──────── Records for this exercise ────────

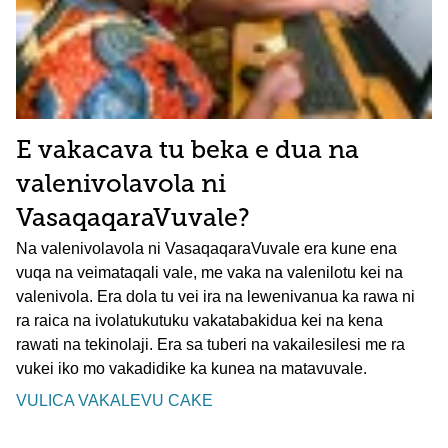
E vakacava tu beka e dua na
valenivolavola ni
VasaqaqaraVuvale?
Na valenivolavola ni VasaqaqaraVuvale era kune ena
vuqa na veimataqali vale, me vaka na valenilotu kei na
valenivola. Era dola tu vei ira na lewenivanua ka rawa ni
ra raica na ivolatukutuku vakatabakidua kei na kena
rawati na tekinolaji. Era sa tuberi na vakailesilesi me ra
vukei iko mo vakadidike ka kunea na matavuvale.
VULICA VAKALEVU CAKE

────────

## [Required action]
In your copy, exclude the pictures and repeat each entry above exactly.

## [Completed task]
E vakacava tu beka e dua na
valenivolavola ni
VasaqaqaraVuvale?
Na valenivolavola ni VasaqaqaraVuvale era kune ena
vuqa na veimataqali vale, me vaka na valenilotu kei na
valenivola. Era dola tu vei ira na lewenivanua ka rawa ni
ra raica na ivolatukutuku vakatabakidua kei na kena
rawati na tekinolaji. Era sa tuberi na vakailesilesi me ra
vukei iko mo vakadidike ka kunea na matavuvale.
VULICA VAKALEVU CAKE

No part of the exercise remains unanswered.